Goal of the exercise: Could you copy out all the lines in the material below where the word "Drawstring" occurs?
[Records for this exercise Boundary: Start]
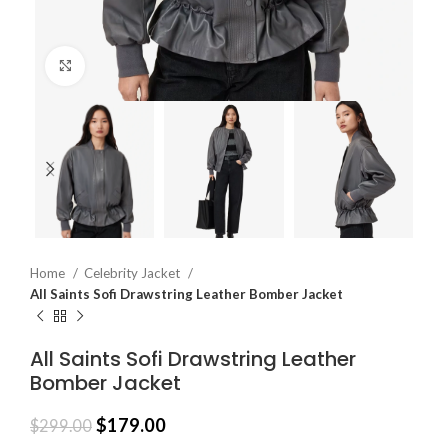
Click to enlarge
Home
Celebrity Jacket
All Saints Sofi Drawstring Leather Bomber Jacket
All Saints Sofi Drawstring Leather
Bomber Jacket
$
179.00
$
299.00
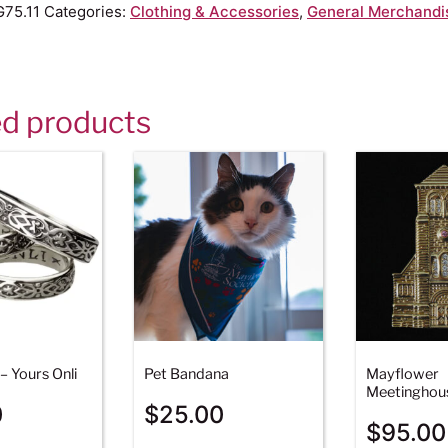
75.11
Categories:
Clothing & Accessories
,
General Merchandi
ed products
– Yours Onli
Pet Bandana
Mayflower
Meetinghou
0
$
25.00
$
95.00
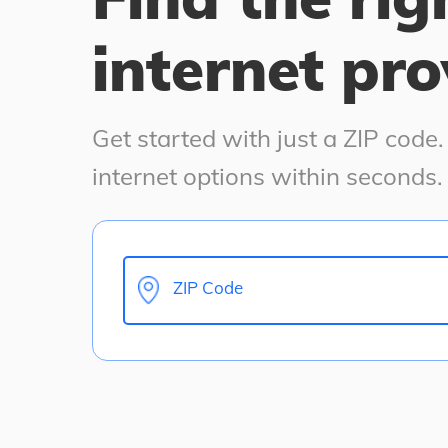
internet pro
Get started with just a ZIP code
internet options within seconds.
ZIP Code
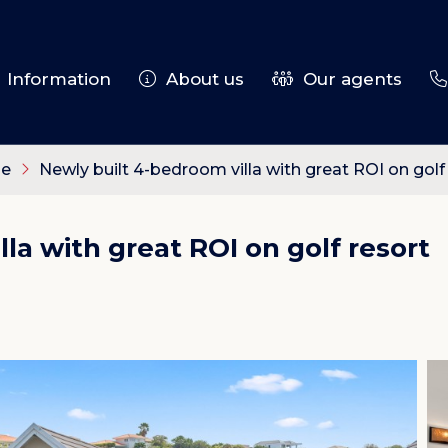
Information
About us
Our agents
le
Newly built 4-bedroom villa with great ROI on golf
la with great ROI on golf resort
[Records for this exercise Boundary: End]
Reply to the task:
All Saints Sofi Drawstring Leather Bomber Jacket
All Saints Sofi Drawstring Leather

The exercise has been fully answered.